BIG HORN BISON CONSERVATION HERD
Bison producers today supply a year-round market. That means that they need to select animals on a regular basis for processing. Bison right off pasture tend to be harder to handle and more flighty. Bison in a small pasture or corral settle with the daily presence of humans and eventually handle a bit easier. The result is less bruising, easier loading/sorting. This is even more important today with the concerns about animal welfare. So supplementing grain and forage to have them “on the gain”, and to become used to human interaction, provides less stress on the animal and more safety for the handlers.
All producers know that stress is a major factor that inhibits growth and compromises the health of their animals. Accordingly, bison finishers have adopted protocols that allow for adequate space so that bison can establish their pecking order without creating stress on the animals. As a rule, bison producers allow more room for animal than cattle producers in finishing facilities in order to alleviate stress on the herds.
Bison producers do not regularly sort animals among pens during the finishing phase. Again, every time you change the mix of animals, they have to establish a new pecking order, which increases stress and decreases performance.
Additionally, producers regularly use corrals as a means to house animals that are injured and ill, and to help those animals regain full health in a low-stress environment.

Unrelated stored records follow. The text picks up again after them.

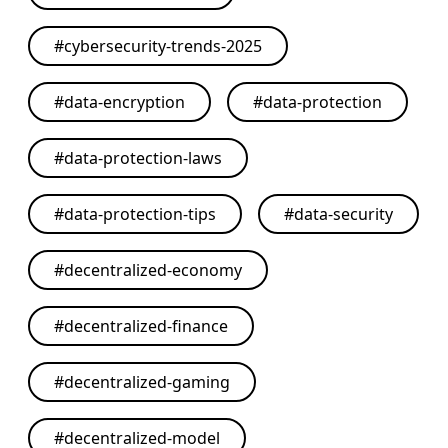
#
cybersecurity-trends-2025
#
data-encryption
#
data-protection
#
data-protection-laws
#
data-protection-tips
#
data-security
#
decentralized-economy
#
decentralized-finance
#
decentralized-gaming
#
decentralized-model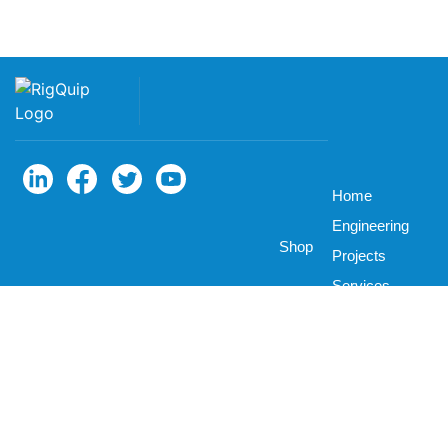
Home
Engineering
Shop
Projects
Services
Parts
About
Career
News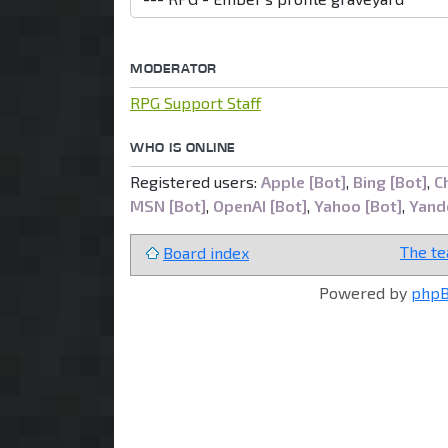
MODERATOR
RPG Support Staff
WHO IS ONLINE
Registered users:
Apple [Bot]
,
Bing [Bot]
,
C
MSN [Bot]
,
OpenAI [Bot]
,
Yahoo [Bot]
,
Yand
The t
Board index
Powered by
php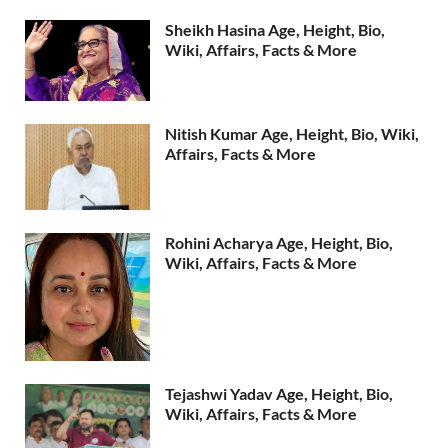
Sheikh Hasina Age, Height, Bio,
Wiki, Affairs, Facts & More
Nitish Kumar Age, Height, Bio, Wiki,
Affairs, Facts & More
Rohini Acharya Age, Height, Bio,
Wiki, Affairs, Facts & More
Tejashwi Yadav Age, Height, Bio,
Wiki, Affairs, Facts & More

Bison are considered an exotic or “non-amenable” species and are under voluntary inspection. This means that unless you will transport the meat across state lines, inspection is not necessary. Although Pennsylvania does not require meat inspection of slaughtered bison, many restaurants and retailers prefer USDA- or state-inspected meat. Voluntary inspection is handled under the Agriculture Marketing Act. USDA inspection is required if meat is to be sold across state lines. Five USDA-inspected slaughter plants licensed for bison operate in Pennsylvania, but any meat-processing plant licensed for exotics can slaughter bison. However, the plant must be willing to thoroughly clean the plant before and after the slaughter and must have equipment to adequately handle the larger animals.